The mission is fairly straightforward; travel to Neptune to find and rescue his father Cliff (played by Tommy Lee Jones) who’s been missing for 16 years after embarking on a search for intelligent life on the edge of our solar system.
However, the government believes he’s been conducting highly dangerous experiments that could put all of human life in danger. But as simple as it sounds, Roy’s voyage to the edge of our galaxy leads him to places that not only test his physical and mental limits but challenge his very understanding of himself and the man he thought he knew.
From its opening title card, James Gray’s “Ad Astra” differentiates itself from similar films like Stanley Kubrick’s “2001: a Space Odyssey” and Robert Zemeckis’ “Contact,” which have these very clean, white title fonts.
This film’s sharp, thin and red title not only poses a stark contrast to those — the title is more reminiscent of classical drama or horror films like “The Exorcist” — it sets the tone for the rest of the film and tells the viewer that this isn’t going to be anything like them.
From the trailers that have been released and all of the other accompanying marketing materials, “Ad Astra” looks like any other sci-fi blockbuster action-adventure like “Interstellar” or “The Martian.” Please, please don’t go into this film thinking it’ll be either of those.
“Ad Astra” is an $85 million art piece.
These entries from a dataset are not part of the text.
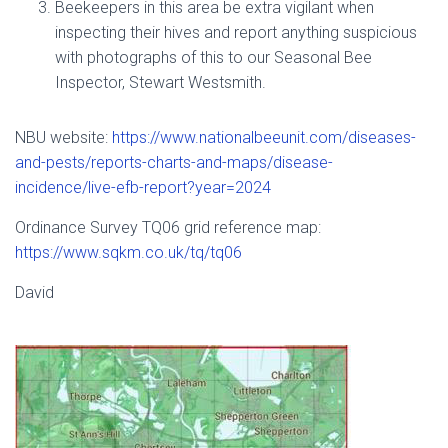
Beekeepers in this area be extra vigilant when
inspecting their hives and report anything suspicious
with photographs of this to our Seasonal Bee
Inspector, Stewart Westsmith.
NBU website:
https://www.nationalbeeunit.com/diseases-
and-pests/reports-charts-and-maps/disease-
incidence/live-efb-report?year=2024
Ordinance Survey TQ06 grid reference map:
https://www.sqkm.co.uk/tq/tq06
David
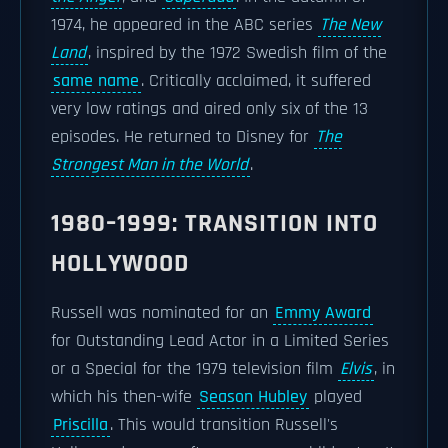
1974, he appeared in the ABC series
The New
Land
, inspired by the 1972 Swedish film of the
same name
. Critically acclaimed, it suffered
very low ratings and aired only six of the 13
episodes. He returned to Disney for
The
Strongest Man in the World
.
1980–1999: TRANSITION INTO
HOLLYWOOD
Russell was nominated for an
Emmy Award
for Outstanding Lead Actor in a Limited Series
or a Special for the 1979 television film
Elvis
, in
which his then-wife
Season Hubley
played
Priscilla
. This would transition Russell's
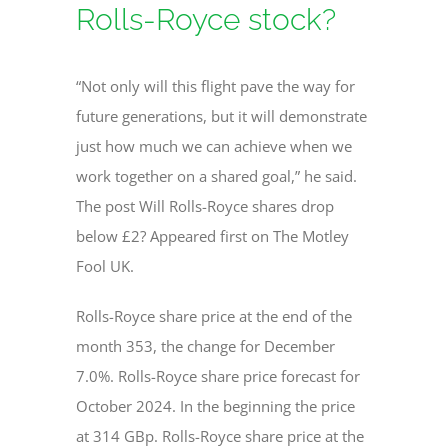
Rolls-Royce stock?
“Not only will this flight pave the way for
future generations, but it will demonstrate
just how much we can achieve when we
work together on a shared goal,” he said.
The post Will Rolls-Royce shares drop
below £2? Appeared first on The Motley
Fool UK.
Rolls-Royce share price at the end of the
month 353, the change for December
7.0%. Rolls-Royce share price forecast for
October 2024. In the beginning the price
at 314 GBp. Rolls-Royce share price at the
It’s a slow and meditative character study that I’m shocked even got made in Hollywood’s current landscape. It focuses less on the action and visual effects, and more on theme.
“The true genius and tragedy of ‘Ad Astra’ lies in the idea that only in complete solitude, faced against the vast nothingness of the cosmos, a man can truly be vulnerable.” — Brandon Shillingford
The film acknowledges the scientific progress we’ve made and how much we’ve achieved. But part of that progress is the cost of leaving everything we love behind. Being able to leave earth and travel to all of these, but in doing so we forget why we even went to space and who we’re leaving behind. It’s at times aggressively cynical, but immensely fascinating all the same.
Brad Pitt plays Roy McBride, the repressed and emotionally stunted sad boy. With little things like a twitch in his jaw or a nostril flare, you see cracks in his “alpha male” persona in the beginning that hint at a much more complex character.
Roy is an impenetrable wall of poise, self-assurance and intelligence. He’s the confident hero who has come to get his job done and has no interest in being vulnerable or sharing his emotions. But as Roy travels deeper into space and you see the facade begin to fade away, you see a man who crushed by loneliness and isolation. His father abandoned him physically, and after that, his mother did the same emotionally.
The true genius and tragedy of “Ad Astra” lies in the idea that only in complete solitude, faced against the vast nothingness of the cosmos, a man can truly be vulnerable. You’re forced to be intimate in a place where nothing but the stars can see you. It’s deeply sad, while also incredibly profound.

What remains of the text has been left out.